Saved entries
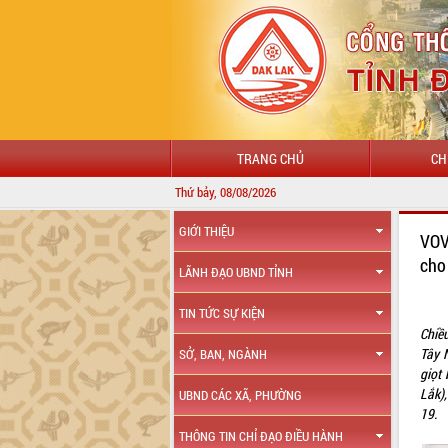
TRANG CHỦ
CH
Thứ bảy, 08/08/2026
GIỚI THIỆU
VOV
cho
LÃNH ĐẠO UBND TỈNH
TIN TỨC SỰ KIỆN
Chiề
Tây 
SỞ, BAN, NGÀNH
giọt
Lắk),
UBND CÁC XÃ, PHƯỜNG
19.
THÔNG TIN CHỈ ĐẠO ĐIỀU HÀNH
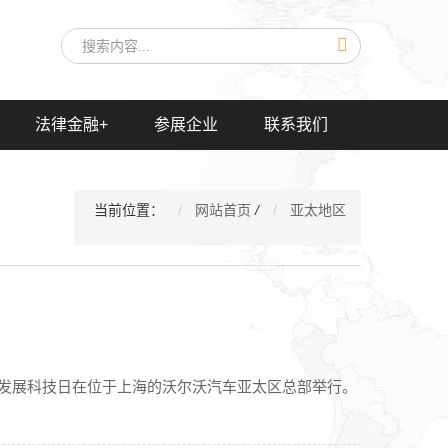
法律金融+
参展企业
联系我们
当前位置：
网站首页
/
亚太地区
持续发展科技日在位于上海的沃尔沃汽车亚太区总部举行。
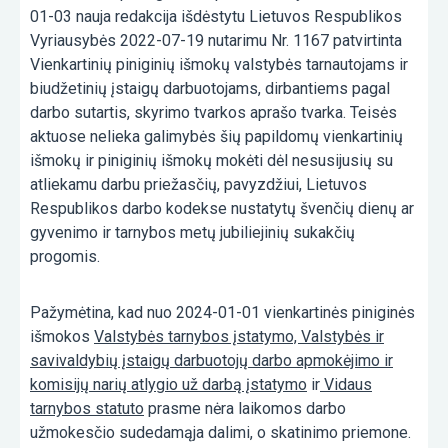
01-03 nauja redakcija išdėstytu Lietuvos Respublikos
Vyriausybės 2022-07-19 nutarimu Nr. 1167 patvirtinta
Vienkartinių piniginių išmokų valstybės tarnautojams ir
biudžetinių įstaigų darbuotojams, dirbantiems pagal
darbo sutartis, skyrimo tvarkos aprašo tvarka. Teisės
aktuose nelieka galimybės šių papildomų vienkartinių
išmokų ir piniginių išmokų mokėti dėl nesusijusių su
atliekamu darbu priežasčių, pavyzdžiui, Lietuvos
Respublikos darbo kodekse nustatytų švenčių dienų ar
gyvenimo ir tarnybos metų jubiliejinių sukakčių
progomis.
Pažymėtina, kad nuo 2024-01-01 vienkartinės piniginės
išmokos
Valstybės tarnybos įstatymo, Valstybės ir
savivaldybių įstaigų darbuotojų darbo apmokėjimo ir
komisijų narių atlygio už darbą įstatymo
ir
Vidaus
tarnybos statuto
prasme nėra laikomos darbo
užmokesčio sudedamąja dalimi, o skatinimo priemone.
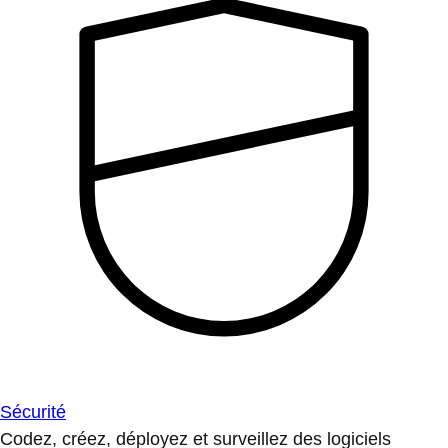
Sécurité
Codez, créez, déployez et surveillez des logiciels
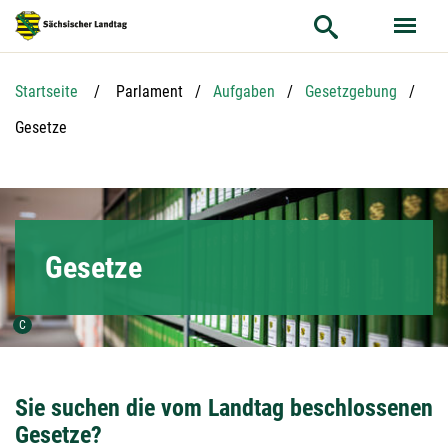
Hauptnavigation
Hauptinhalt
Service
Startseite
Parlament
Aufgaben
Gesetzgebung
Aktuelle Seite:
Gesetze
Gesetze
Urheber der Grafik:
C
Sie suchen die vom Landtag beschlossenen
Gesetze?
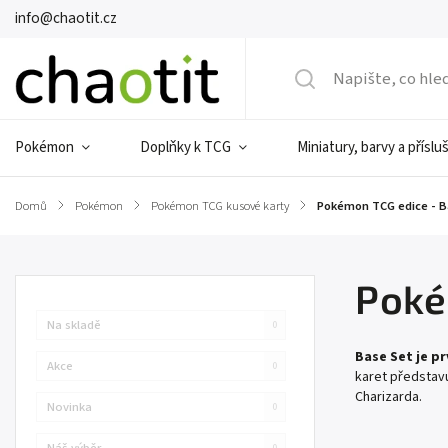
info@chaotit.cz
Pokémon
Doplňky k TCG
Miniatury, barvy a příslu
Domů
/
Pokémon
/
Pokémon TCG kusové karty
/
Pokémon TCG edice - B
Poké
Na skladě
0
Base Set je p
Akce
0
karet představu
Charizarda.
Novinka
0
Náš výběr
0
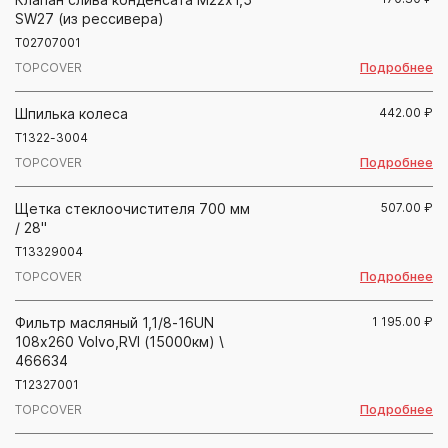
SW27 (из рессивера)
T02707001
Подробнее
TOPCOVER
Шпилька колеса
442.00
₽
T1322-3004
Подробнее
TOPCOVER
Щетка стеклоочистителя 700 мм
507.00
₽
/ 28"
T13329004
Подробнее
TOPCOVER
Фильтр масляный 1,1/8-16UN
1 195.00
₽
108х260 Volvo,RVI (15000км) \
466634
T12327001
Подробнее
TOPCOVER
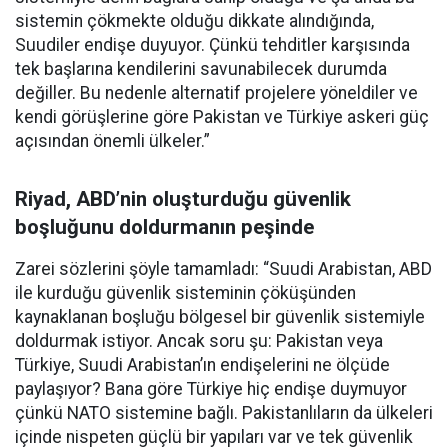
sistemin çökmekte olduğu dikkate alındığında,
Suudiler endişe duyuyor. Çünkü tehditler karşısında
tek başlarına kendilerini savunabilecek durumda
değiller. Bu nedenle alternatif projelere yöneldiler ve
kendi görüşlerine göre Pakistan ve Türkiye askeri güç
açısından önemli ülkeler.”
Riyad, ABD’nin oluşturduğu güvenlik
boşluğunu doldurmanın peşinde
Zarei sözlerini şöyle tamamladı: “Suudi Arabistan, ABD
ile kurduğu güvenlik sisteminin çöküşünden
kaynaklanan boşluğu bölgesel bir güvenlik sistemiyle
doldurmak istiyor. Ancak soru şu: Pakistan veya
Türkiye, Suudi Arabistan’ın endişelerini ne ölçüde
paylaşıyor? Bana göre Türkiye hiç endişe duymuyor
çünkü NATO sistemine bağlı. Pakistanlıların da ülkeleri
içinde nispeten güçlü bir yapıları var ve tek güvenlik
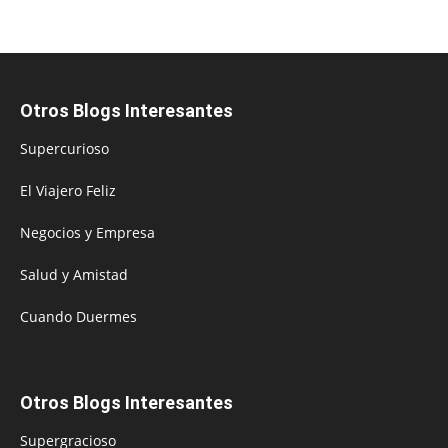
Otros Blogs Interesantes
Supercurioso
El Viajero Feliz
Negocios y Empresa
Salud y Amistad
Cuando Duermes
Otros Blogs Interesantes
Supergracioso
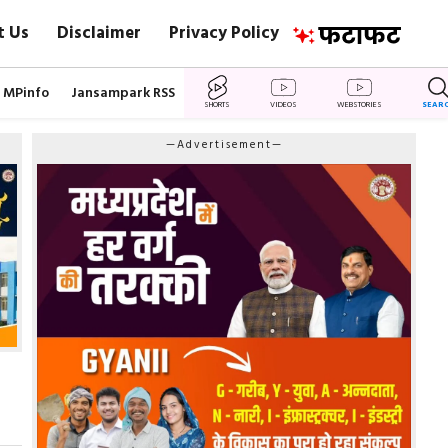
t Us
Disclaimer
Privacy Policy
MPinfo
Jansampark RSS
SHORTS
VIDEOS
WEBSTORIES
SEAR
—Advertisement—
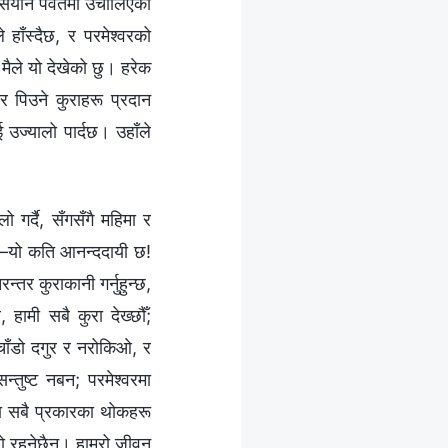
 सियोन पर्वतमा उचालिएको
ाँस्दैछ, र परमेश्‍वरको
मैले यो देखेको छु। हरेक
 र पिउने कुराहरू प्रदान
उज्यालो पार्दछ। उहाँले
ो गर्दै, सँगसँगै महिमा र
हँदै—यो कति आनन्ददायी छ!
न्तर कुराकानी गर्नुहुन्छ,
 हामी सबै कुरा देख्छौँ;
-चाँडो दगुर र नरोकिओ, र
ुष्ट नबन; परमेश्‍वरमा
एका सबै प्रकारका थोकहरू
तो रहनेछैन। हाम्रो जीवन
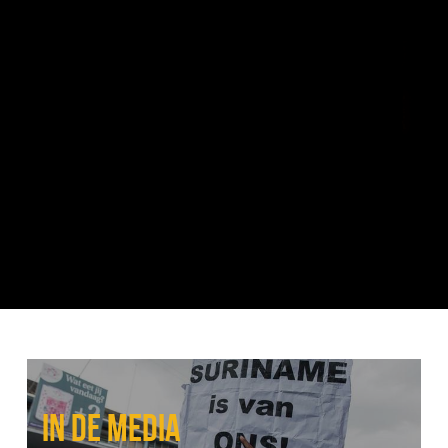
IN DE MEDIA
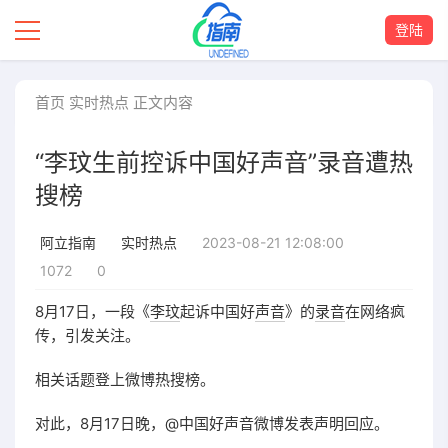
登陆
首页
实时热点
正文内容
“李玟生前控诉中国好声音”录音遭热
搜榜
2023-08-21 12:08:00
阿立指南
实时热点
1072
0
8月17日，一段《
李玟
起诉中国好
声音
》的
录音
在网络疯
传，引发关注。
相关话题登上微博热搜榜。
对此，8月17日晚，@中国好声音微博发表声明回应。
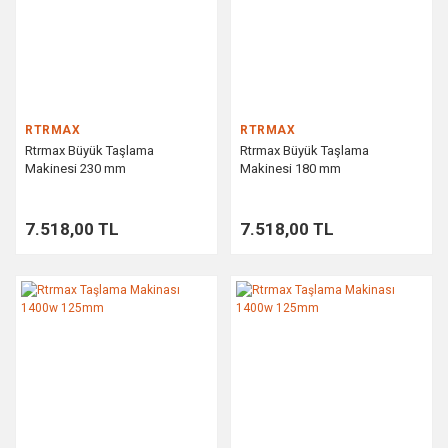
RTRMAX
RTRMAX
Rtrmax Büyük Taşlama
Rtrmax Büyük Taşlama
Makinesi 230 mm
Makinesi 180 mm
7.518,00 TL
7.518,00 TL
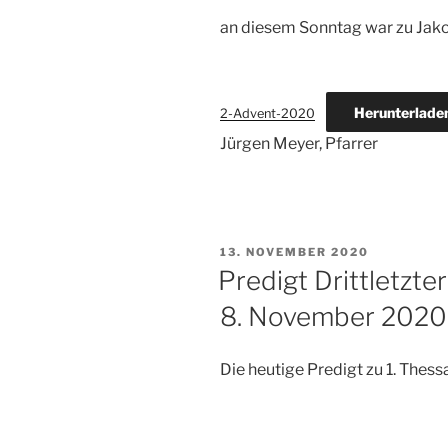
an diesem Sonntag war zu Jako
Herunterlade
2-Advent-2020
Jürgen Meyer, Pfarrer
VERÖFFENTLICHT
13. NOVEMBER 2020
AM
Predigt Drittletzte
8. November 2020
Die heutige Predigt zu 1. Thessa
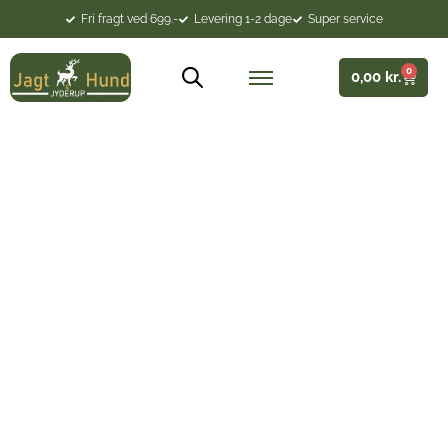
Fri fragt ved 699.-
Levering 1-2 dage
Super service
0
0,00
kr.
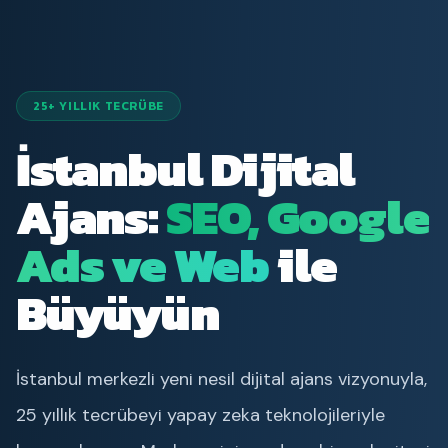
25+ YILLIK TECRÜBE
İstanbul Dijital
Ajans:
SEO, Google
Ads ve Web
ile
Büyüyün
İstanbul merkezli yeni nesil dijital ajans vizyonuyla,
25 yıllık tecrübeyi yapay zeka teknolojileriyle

Exercise brief: Lines holding the word "göre" are the answer; copy each one from the records above.

Reply:
kendi görüşlerine göre Pakistan ve Türkiye askeri güç
paylaşıyor? Bana göre Türkiye hiç endişe duymuyor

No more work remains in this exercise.